The Penn Museum holds an unfinished Chilkat blanket which Florence Shotridge started to weave. It is made of wool and cedar bark, and dates from 1912.

== Death and legacy ==
By the time Florence and Louis Shotridge set out on the Wanamaker-funded expedition to Alaska in 1916, Florence Shotridge was struggling with a case of tuberculosis that she had contracted many years before. She died several months later, in Haines, in 1917. "Minnehaha Is Dead", declared an obituary that appeared in a Philadelphia newspaper, calling her by the name of the central female character in Henry Wadsworth Longfellow's 1855 epic poem, Hiawatha.

As the Mexican filmmaker Pablo Helguera demonstrated in a video documentary called What in the World that he produced about the Penn Museum in 2010, Florence Shotridge's work largely catered to non-Native audiences. With her husband Louis, Helguera argued, Florence Shotridge was "playing to others' expectations as to what constitutes Indian-ness" and in that way that "enact[ed] Anglo-American desires for a pure, unsullied order."

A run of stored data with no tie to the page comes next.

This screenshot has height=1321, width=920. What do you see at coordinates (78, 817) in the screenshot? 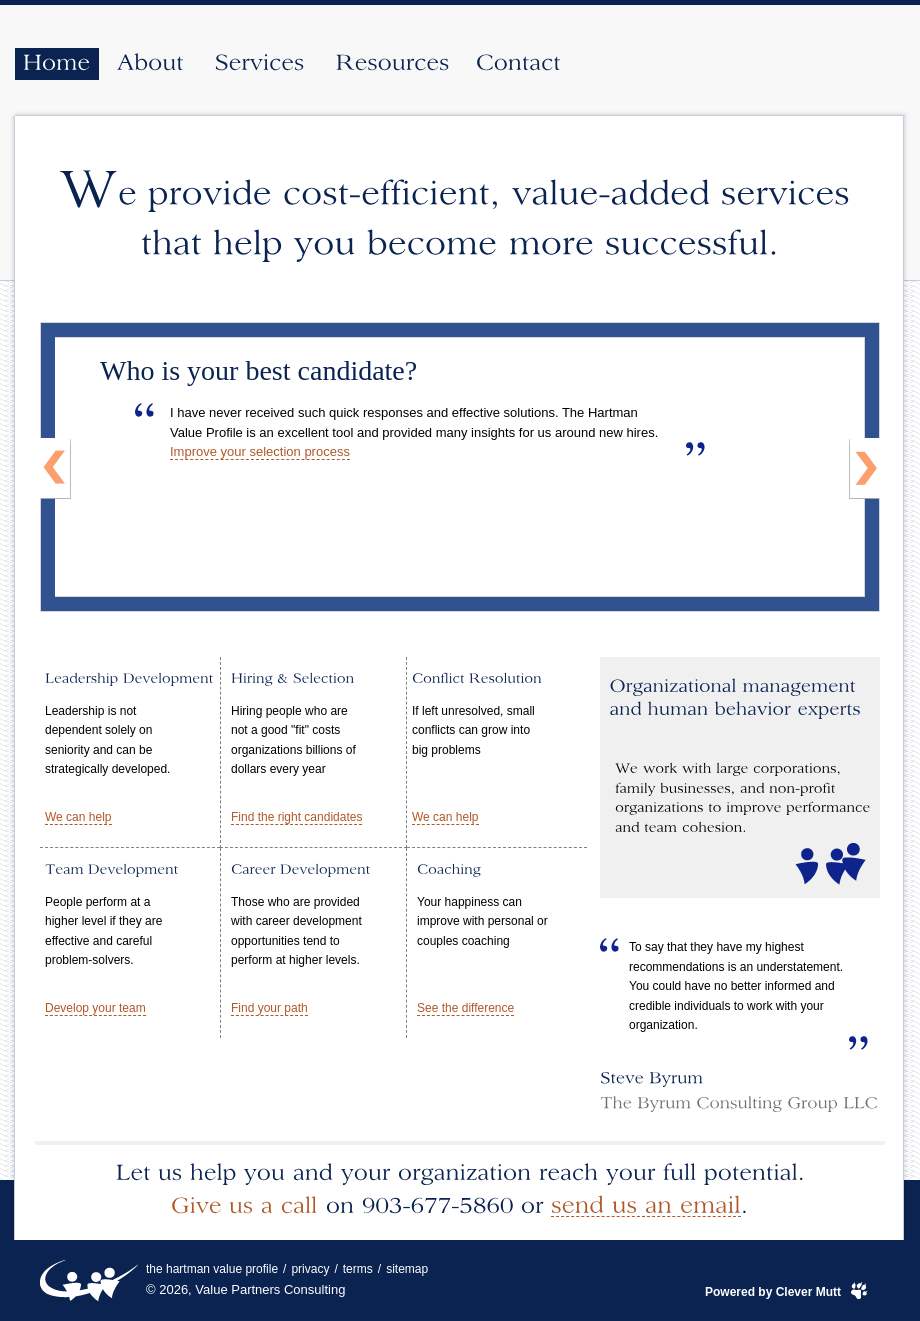
I see `We can help` at bounding box center [78, 817].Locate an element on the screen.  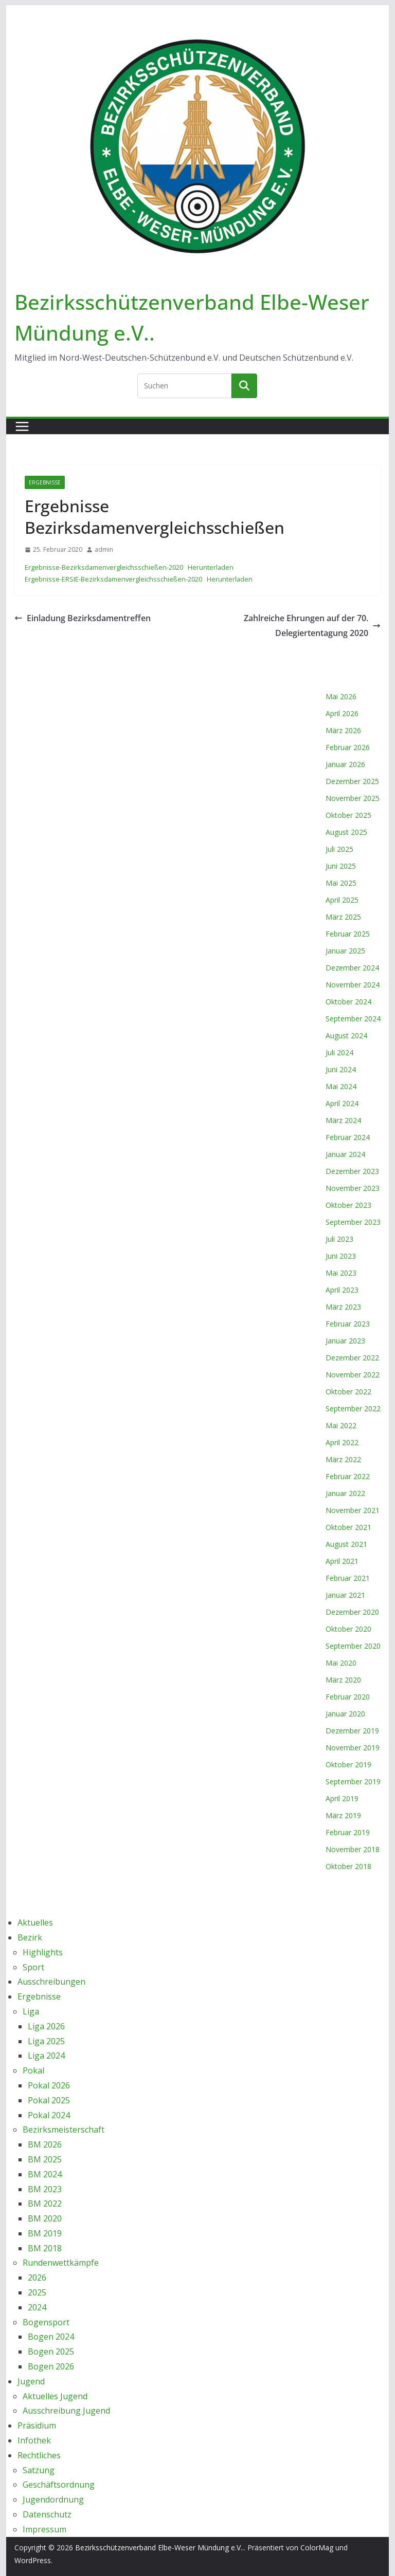
Pokal 2025 is located at coordinates (49, 2100). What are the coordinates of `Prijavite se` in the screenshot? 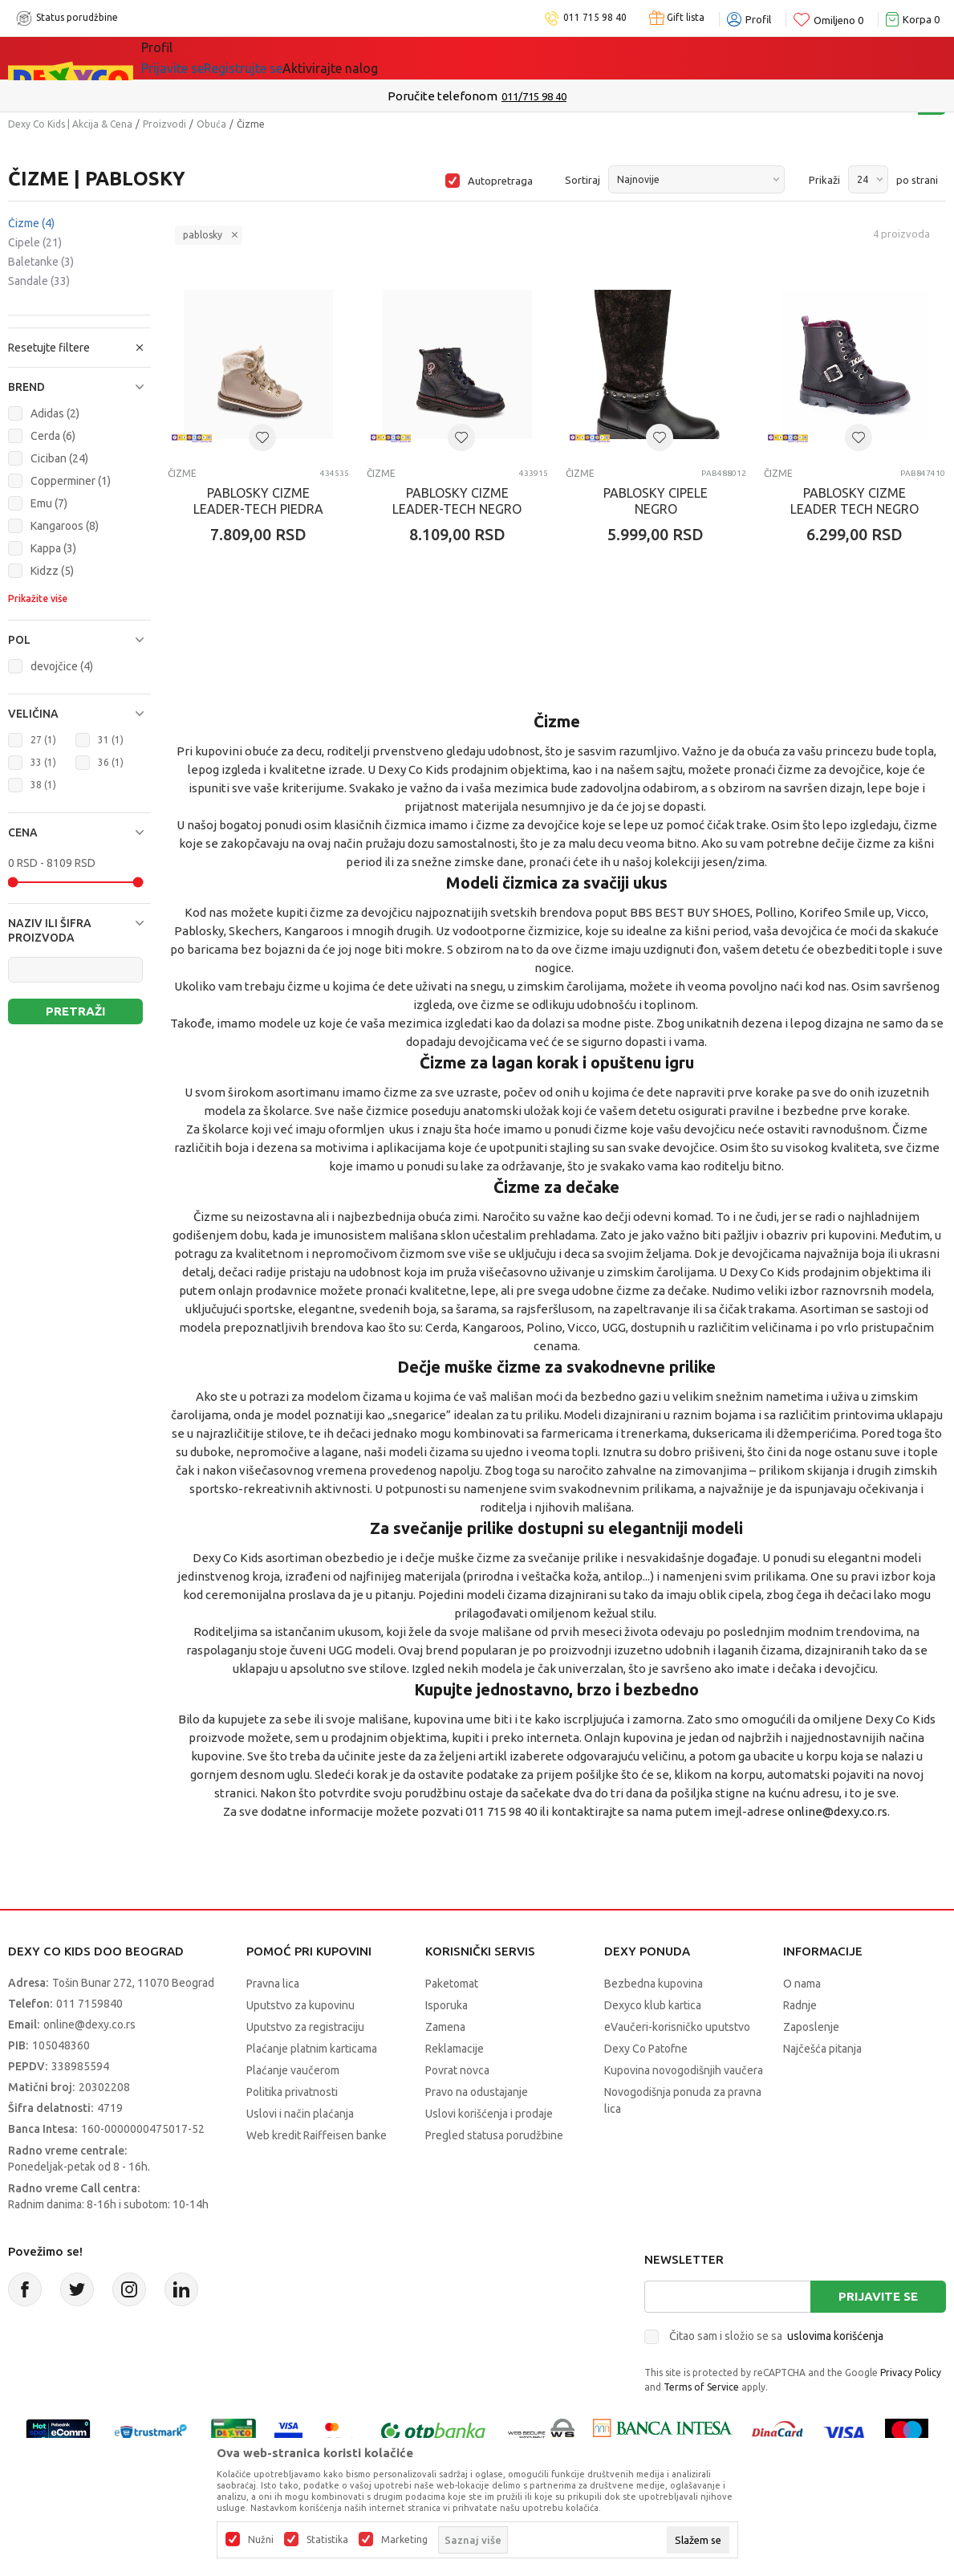 It's located at (878, 2296).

Writing in 2001, the anthropologist Elizabeth Seaton observed that Florence Shotridge, during her short career at the Penn Museum after 1912, had been a "'museum Indian' – a living ethnographic exhibit of sorts" who cultivated stereotypes about Native Americans as alternately primitive, exotic, and erotic. Her self-staging of abstract and generalized Native American life for museum audiences, combined with her career as a collector of Native Alaskan artistic and cultural objects for a distant museum, has endowed her career as an ethnographer and performer with ambiguity and even controversy.